▶ _EXERCISE DIRECTIONS_: Type out each record word for word. Pictures stay out.
* * * * *
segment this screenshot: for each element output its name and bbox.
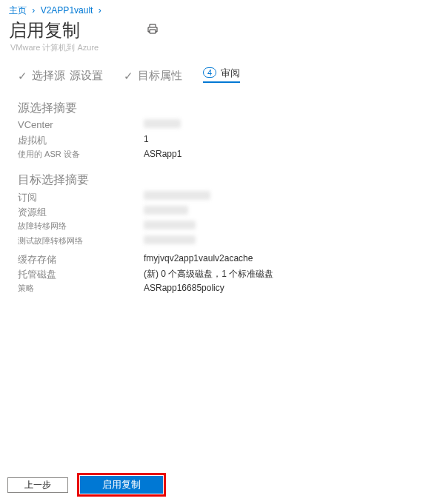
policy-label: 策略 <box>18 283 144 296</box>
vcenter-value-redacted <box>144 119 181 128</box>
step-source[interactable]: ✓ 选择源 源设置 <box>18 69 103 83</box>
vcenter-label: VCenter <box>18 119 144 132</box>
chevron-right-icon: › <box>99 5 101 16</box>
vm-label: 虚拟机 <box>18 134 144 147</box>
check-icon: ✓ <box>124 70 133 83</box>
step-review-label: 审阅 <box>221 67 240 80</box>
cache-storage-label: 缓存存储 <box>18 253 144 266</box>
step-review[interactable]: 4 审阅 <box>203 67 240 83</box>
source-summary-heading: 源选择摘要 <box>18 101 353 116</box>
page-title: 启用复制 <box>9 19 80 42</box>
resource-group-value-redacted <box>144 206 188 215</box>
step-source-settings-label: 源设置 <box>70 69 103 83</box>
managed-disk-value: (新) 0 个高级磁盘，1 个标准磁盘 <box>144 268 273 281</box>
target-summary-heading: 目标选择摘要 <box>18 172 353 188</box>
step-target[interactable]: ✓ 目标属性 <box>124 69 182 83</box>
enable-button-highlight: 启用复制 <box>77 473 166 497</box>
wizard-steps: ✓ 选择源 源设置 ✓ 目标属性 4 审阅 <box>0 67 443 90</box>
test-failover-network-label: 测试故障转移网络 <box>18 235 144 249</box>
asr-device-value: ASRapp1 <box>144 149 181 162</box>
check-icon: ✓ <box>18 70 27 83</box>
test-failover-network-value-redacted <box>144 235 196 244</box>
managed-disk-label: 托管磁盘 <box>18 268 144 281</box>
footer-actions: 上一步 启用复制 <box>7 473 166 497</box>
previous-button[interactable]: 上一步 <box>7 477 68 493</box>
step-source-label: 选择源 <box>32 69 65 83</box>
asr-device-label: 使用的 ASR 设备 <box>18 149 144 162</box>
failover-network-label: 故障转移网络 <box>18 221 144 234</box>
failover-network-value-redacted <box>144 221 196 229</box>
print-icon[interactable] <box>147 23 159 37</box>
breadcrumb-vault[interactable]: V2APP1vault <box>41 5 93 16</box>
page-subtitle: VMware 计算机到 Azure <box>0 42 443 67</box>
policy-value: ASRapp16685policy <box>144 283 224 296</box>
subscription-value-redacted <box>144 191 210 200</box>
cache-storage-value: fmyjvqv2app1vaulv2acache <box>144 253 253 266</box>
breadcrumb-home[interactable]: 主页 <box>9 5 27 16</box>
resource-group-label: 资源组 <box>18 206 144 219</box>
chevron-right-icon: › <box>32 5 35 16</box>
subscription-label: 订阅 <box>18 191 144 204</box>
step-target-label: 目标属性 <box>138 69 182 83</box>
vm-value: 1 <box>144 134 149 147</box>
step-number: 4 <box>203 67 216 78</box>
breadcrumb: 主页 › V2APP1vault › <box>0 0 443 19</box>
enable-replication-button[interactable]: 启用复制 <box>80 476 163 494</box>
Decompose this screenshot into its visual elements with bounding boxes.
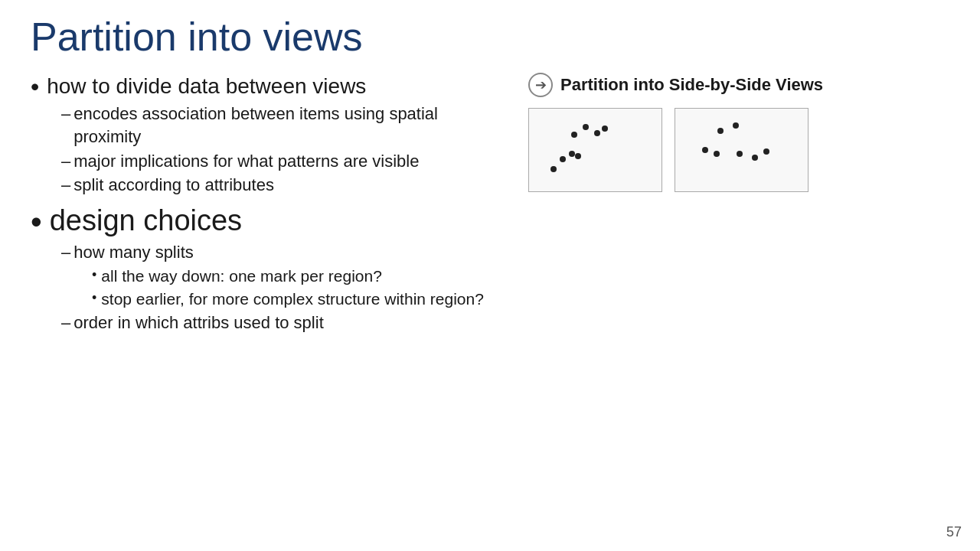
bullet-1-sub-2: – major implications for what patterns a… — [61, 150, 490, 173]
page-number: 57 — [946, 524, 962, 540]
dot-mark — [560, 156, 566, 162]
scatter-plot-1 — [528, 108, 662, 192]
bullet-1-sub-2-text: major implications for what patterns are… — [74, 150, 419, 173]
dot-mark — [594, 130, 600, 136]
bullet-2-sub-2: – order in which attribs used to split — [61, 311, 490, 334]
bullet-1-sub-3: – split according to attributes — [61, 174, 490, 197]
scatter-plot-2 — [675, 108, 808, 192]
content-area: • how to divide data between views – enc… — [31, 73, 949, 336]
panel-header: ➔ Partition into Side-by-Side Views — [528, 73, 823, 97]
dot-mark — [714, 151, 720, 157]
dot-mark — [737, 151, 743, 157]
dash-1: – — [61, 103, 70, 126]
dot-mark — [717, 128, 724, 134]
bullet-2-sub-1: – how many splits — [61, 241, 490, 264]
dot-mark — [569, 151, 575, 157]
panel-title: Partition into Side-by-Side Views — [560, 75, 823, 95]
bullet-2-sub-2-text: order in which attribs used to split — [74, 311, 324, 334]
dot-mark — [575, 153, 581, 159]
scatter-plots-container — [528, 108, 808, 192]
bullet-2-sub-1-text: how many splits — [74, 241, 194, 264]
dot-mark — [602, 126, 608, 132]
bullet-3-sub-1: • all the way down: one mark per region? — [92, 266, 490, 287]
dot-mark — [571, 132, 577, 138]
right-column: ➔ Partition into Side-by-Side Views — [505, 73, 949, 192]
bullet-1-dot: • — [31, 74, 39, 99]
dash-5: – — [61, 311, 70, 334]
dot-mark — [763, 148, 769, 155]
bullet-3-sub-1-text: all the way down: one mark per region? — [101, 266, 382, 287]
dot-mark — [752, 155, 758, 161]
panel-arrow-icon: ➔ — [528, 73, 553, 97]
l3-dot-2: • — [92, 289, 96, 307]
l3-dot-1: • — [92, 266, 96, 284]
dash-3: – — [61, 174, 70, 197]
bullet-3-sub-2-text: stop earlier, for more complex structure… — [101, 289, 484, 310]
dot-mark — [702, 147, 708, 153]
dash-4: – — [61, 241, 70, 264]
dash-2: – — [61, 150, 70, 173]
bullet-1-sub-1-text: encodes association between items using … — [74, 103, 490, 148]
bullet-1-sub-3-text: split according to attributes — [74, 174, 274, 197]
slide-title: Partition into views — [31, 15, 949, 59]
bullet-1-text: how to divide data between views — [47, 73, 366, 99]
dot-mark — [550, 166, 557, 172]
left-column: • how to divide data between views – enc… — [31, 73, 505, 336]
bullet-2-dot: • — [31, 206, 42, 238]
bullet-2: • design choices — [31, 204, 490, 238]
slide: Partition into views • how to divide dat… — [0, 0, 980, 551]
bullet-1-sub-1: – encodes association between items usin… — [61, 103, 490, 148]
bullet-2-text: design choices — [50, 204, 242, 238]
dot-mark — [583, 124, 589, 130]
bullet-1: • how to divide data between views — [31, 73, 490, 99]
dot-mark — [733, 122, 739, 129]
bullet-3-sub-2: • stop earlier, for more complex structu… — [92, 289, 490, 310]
* * * * *
▶ _EXPECTED ANSWER_:
segment this screenshot: for each element output its name and bbox.
policy-label: 策略 <box>18 283 144 296</box>
vcenter-value-redacted <box>144 119 181 128</box>
step-source[interactable]: ✓ 选择源 源设置 <box>18 69 103 83</box>
vcenter-label: VCenter <box>18 119 144 132</box>
chevron-right-icon: › <box>99 5 101 16</box>
vm-label: 虚拟机 <box>18 134 144 147</box>
check-icon: ✓ <box>124 70 133 83</box>
step-review-label: 审阅 <box>221 67 240 80</box>
cache-storage-label: 缓存存储 <box>18 253 144 266</box>
step-review[interactable]: 4 审阅 <box>203 67 240 83</box>
source-summary-heading: 源选择摘要 <box>18 101 353 116</box>
page-title: 启用复制 <box>9 19 80 42</box>
resource-group-value-redacted <box>144 206 188 215</box>
step-source-settings-label: 源设置 <box>70 69 103 83</box>
managed-disk-value: (新) 0 个高级磁盘，1 个标准磁盘 <box>144 268 273 281</box>
target-summary-heading: 目标选择摘要 <box>18 172 353 188</box>
step-target[interactable]: ✓ 目标属性 <box>124 69 182 83</box>
enable-button-highlight: 启用复制 <box>77 473 166 497</box>
wizard-steps: ✓ 选择源 源设置 ✓ 目标属性 4 审阅 <box>0 67 443 90</box>
test-failover-network-label: 测试故障转移网络 <box>18 235 144 249</box>
asr-device-value: ASRapp1 <box>144 149 181 162</box>
check-icon: ✓ <box>18 70 27 83</box>
test-failover-network-value-redacted <box>144 235 196 244</box>
managed-disk-label: 托管磁盘 <box>18 268 144 281</box>
footer-actions: 上一步 启用复制 <box>7 473 166 497</box>
previous-button[interactable]: 上一步 <box>7 477 68 493</box>
step-source-label: 选择源 <box>32 69 65 83</box>
asr-device-label: 使用的 ASR 设备 <box>18 149 144 162</box>
failover-network-label: 故障转移网络 <box>18 221 144 234</box>
failover-network-value-redacted <box>144 221 196 229</box>
print-icon[interactable] <box>147 23 159 37</box>
breadcrumb-vault[interactable]: V2APP1vault <box>41 5 93 16</box>
page-subtitle: VMware 计算机到 Azure <box>0 42 443 67</box>
policy-value: ASRapp16685policy <box>144 283 224 296</box>
subscription-value-redacted <box>144 191 210 200</box>
cache-storage-value: fmyjvqv2app1vaulv2acache <box>144 253 253 266</box>
breadcrumb-home[interactable]: 主页 <box>9 5 27 16</box>
resource-group-label: 资源组 <box>18 206 144 219</box>
chevron-right-icon: › <box>32 5 35 16</box>
subscription-label: 订阅 <box>18 191 144 204</box>
step-target-label: 目标属性 <box>138 69 182 83</box>
vm-value: 1 <box>144 134 149 147</box>
step-number: 4 <box>203 67 216 78</box>
breadcrumb: 主页 › V2APP1vault › <box>0 0 443 19</box>
enable-replication-button[interactable]: 启用复制 <box>80 476 163 494</box>
Decompose this screenshot into its visual elements with bounding boxes.
bullet-1-sub-2: – major implications for what patterns a… — [61, 150, 490, 173]
page-number: 57 — [946, 524, 962, 540]
dot-mark — [560, 156, 566, 162]
scatter-plot-1 — [528, 108, 662, 192]
bullet-1-sub-2-text: major implications for what patterns are… — [74, 150, 419, 173]
dot-mark — [594, 130, 600, 136]
bullet-2-sub-2: – order in which attribs used to split — [61, 311, 490, 334]
bullet-1-sub-3: – split according to attributes — [61, 174, 490, 197]
scatter-plot-2 — [675, 108, 808, 192]
content-area: • how to divide data between views – enc… — [31, 73, 949, 336]
panel-header: ➔ Partition into Side-by-Side Views — [528, 73, 823, 97]
dot-mark — [714, 151, 720, 157]
dot-mark — [737, 151, 743, 157]
dash-1: – — [61, 103, 70, 126]
dot-mark — [717, 128, 724, 134]
bullet-2-sub-1: – how many splits — [61, 241, 490, 264]
dot-mark — [569, 151, 575, 157]
panel-title: Partition into Side-by-Side Views — [560, 75, 823, 95]
bullet-2-sub-2-text: order in which attribs used to split — [74, 311, 324, 334]
dot-mark — [575, 153, 581, 159]
scatter-plots-container — [528, 108, 808, 192]
bullet-2-sub-1-text: how many splits — [74, 241, 194, 264]
dot-mark — [602, 126, 608, 132]
bullet-3-sub-1: • all the way down: one mark per region? — [92, 266, 490, 287]
dot-mark — [571, 132, 577, 138]
right-column: ➔ Partition into Side-by-Side Views — [505, 73, 949, 192]
bullet-1-dot: • — [31, 74, 39, 99]
dash-5: – — [61, 311, 70, 334]
dot-mark — [763, 148, 769, 155]
bullet-3-sub-1-text: all the way down: one mark per region? — [101, 266, 382, 287]
dot-mark — [752, 155, 758, 161]
panel-arrow-icon: ➔ — [528, 73, 553, 97]
l3-dot-2: • — [92, 289, 96, 307]
l3-dot-1: • — [92, 266, 96, 284]
dash-3: – — [61, 174, 70, 197]
bullet-3-sub-2-text: stop earlier, for more complex structure… — [101, 289, 484, 310]
dot-mark — [702, 147, 708, 153]
dash-4: – — [61, 241, 70, 264]
dash-2: – — [61, 150, 70, 173]
bullet-1-sub-1-text: encodes association between items using … — [74, 103, 490, 148]
bullet-1-sub-3-text: split according to attributes — [74, 174, 274, 197]
slide-title: Partition into views — [31, 15, 949, 59]
bullet-1-text: how to divide data between views — [47, 73, 366, 99]
dot-mark — [550, 166, 557, 172]
left-column: • how to divide data between views – enc… — [31, 73, 505, 336]
bullet-2-dot: • — [31, 206, 42, 238]
bullet-2: • design choices — [31, 204, 490, 238]
slide: Partition into views • how to divide dat… — [0, 0, 980, 551]
bullet-1-sub-1: – encodes association between items usin… — [61, 103, 490, 148]
bullet-2-text: design choices — [50, 204, 242, 238]
dot-mark — [583, 124, 589, 130]
bullet-1: • how to divide data between views — [31, 73, 490, 99]
dot-mark — [733, 122, 739, 129]
bullet-3-sub-2: • stop earlier, for more complex structu… — [92, 289, 490, 310]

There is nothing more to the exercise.